Project URL: http://www.alphaworks.ibm.com/tech/pml


The Uncertainty Principle of Cross-Validation

Mark Last, Ben-Gurion University of the Negev, Beer-Sheva

In machine learning and data mining, we often have to deal with data sets of limited size due to economic, timing and other constraints. Usually our task is two-fold: to induce the most accurate model from a given dataset and to estimate the model's accuracy on future (unseen) examples. Cross-validation is the most common approach to estimating the true accuracy of a given model and it is based on splitting the available sample between a training set and a validation set. Practical experience shows that any cross-validation method suffers from either an optimistic or a pessimistic bias in some domains. In this talk, we present a series of large-scale experiments on artificial and real-world datasets, where we study the relationship between the model's true accuracy and its cross-validation estimator.
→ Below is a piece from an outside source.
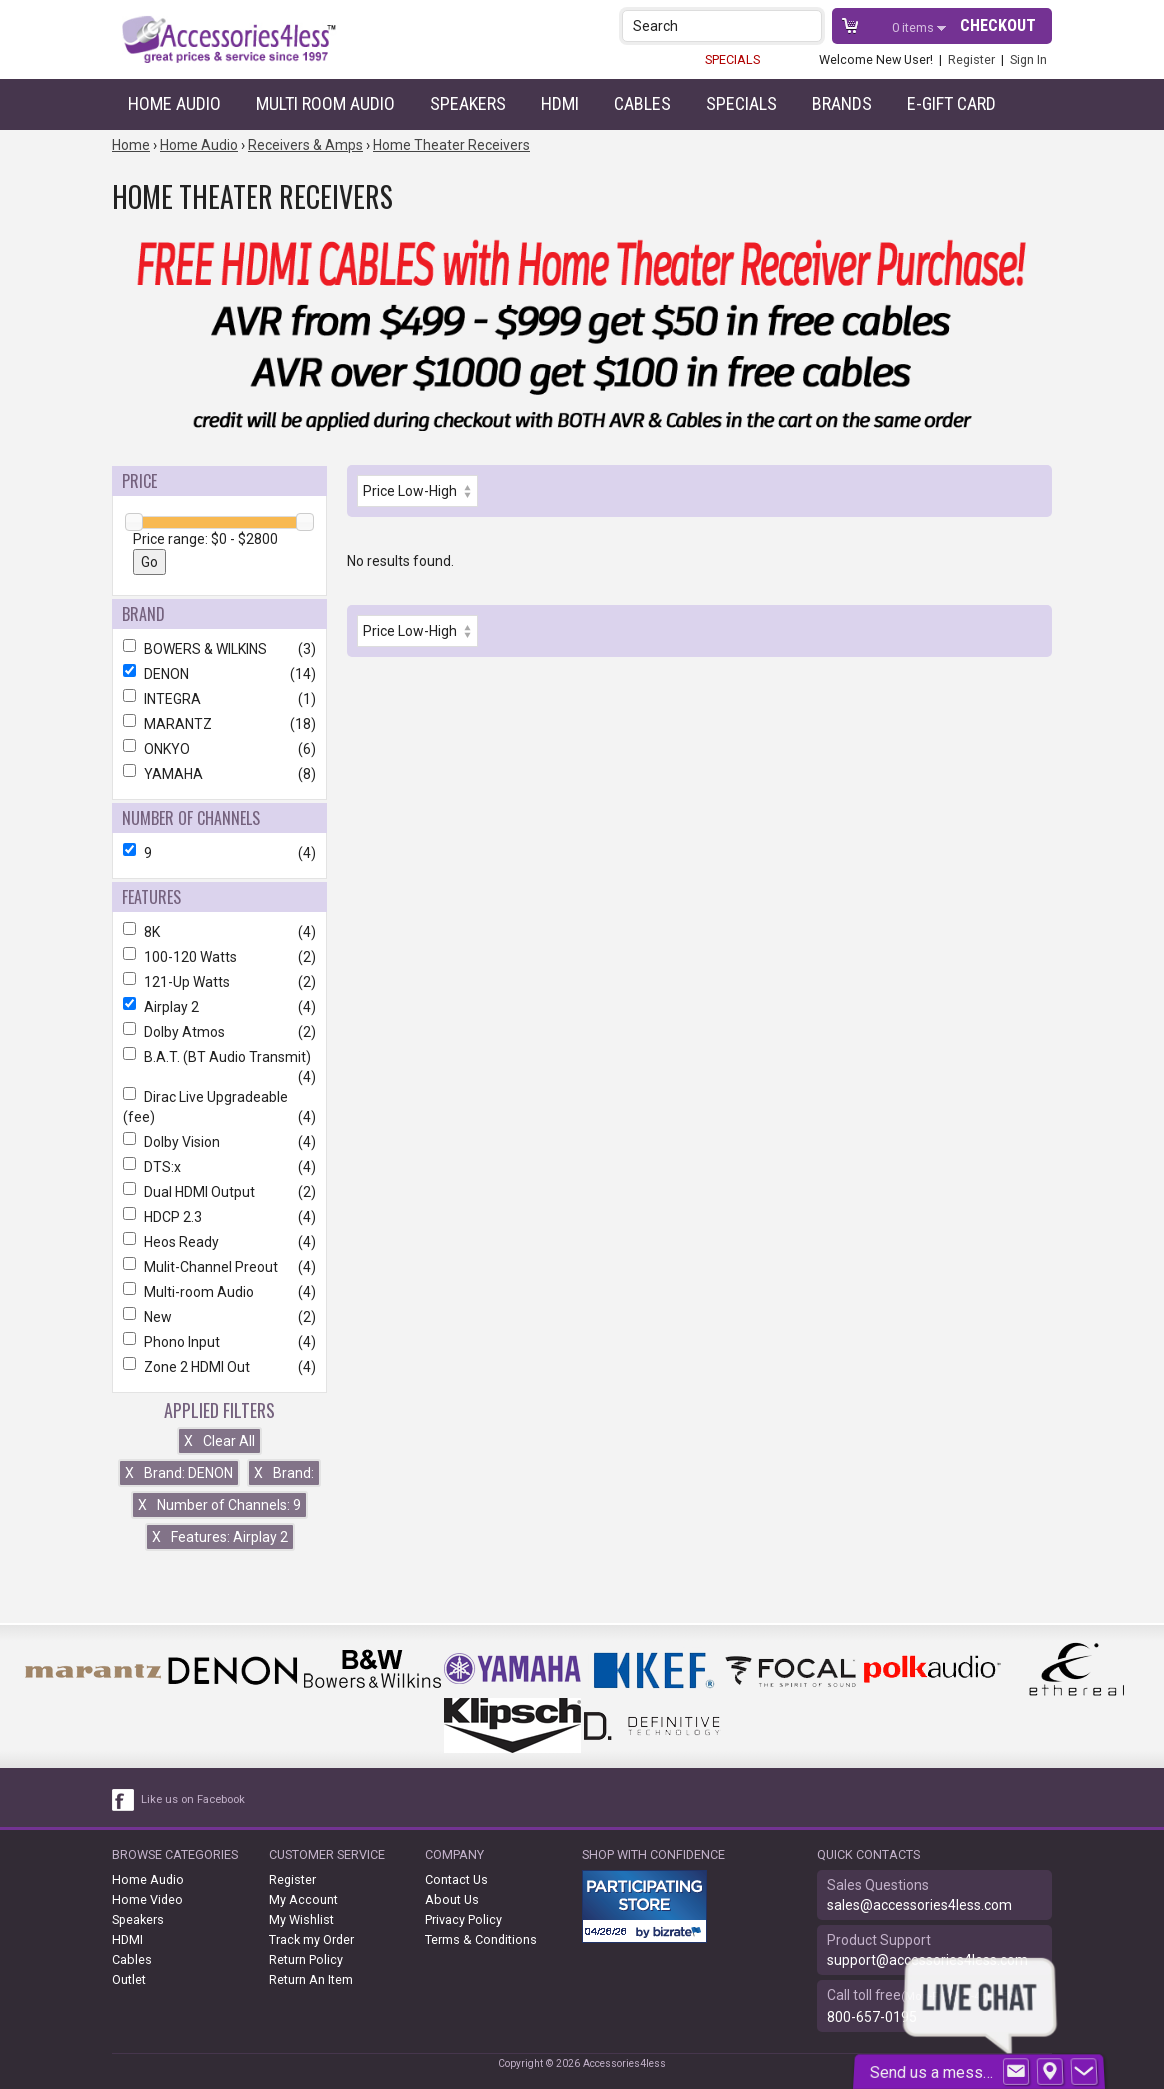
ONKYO (219, 749)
Two stable classification algorithms (ID3 and info-fuzzy network) are used for inducing each model. The results of our experiments have a striking resemblance to the well-known Heisenberg Uncertainty Principle: the more accurate is a model induced from a small amount of real-world data, the less reliable are the values of simultaneously measured cross-validation estimates. We suggest calling this phenomenon "the uncertainty principle of cross-validation".